La voz del otro lado dijo:

—¿Eres tú, Merlyn?

Era una voz de mujer. Pero no pude identificarla. No era Valerie.

—Sí, ¿quién es? —dije.

Era Pam, la mujer de Artie. Su voz temblaba.

—Artie tuvo un ataque al corazón esta mañana.

Y cuando lo dijo, sentí que mi ansiedad disminuía. No era uno de mis hijos. Artie había tenido antes un ataque al corazón y, por alguna razón, pensé que no se trataba de algo realmente grave.

—Maldita sea —dije—. Tomaré un avión e iré inmediatamente. Hoy mismo. ¿Está en el hospital?
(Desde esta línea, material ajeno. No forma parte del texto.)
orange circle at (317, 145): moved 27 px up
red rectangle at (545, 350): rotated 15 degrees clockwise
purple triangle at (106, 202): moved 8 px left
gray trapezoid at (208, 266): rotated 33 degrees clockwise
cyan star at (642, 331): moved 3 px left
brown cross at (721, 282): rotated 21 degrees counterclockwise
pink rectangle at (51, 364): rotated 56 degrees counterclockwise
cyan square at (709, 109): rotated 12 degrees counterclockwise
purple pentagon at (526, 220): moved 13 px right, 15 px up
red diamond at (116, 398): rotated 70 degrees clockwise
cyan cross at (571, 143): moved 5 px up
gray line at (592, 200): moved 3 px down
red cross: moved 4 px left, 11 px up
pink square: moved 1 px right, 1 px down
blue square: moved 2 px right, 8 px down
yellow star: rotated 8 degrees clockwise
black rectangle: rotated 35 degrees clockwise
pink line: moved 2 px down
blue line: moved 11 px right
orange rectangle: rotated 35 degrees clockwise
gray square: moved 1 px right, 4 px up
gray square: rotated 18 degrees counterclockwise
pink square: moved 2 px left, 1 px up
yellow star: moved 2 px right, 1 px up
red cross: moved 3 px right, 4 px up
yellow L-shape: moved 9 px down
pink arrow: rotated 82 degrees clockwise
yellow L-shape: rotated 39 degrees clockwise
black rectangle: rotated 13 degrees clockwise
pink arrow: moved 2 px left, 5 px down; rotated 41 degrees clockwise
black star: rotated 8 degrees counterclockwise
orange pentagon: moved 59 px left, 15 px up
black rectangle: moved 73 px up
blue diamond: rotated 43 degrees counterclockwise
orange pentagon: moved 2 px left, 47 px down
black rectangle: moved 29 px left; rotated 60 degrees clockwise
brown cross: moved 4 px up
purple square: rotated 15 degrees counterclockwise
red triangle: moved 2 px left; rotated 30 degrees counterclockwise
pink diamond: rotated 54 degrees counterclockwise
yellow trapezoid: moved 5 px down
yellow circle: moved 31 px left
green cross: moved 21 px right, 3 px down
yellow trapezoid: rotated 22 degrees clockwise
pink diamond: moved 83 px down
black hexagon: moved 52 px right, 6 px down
Hubo una pausa al otro lado, y luego oí que su voz decía finalmente:

—Merlyn, no pudo superarlo.

En realidad, no entendí lo que decía. No lo entendí realmente. Aún estaba sorprendido o perplejo, así que dije:

—¿Quieres decir que ha muerto?

—Sí —dijo ella.

Con voz muy controlada dije:

—Hay un avión a las nueve, lo cogeré y estaré en Nueva York a las cinco e iré directamente a tu casa. ¿Quieres que llame a Valerie?

—Sí, por favor —dijo.

No dije que la acompañaba en el sentimiento, ni nada de eso. Todo lo que dije fue:

—Todo irá bien. Yo estaré ahí esta noche. ¿Quieres que llame a tus padres?

—Sí, por favor —dijo ella.

—¿Estás bien? —pregunté.

—Sí, estoy perfectamente. Ven, por favor —dijo ella.

Y colgó.

Janelle estaba sentada en la cama mirándome. Cogí el teléfono, pedí línea y conseguí hablar con Valerie. Le expliqué lo ocurrido. Le dije que fuera a esperarme al avión. Ella quería hablar del asunto, pero le dije que tenía que hacer el equipaje e irme al aeropuerto enseguida. Que no tenía tiempo y que ya hablaríamos en cuanto nos viésemos. Y luego llamé a los padres de Pam. Por suerte localicé al padre y le expliqué lo ocurrido. Dijo que él y su mujer cogerían el próximo avión para Nueva York y que él llamaría a la mujer de Artie.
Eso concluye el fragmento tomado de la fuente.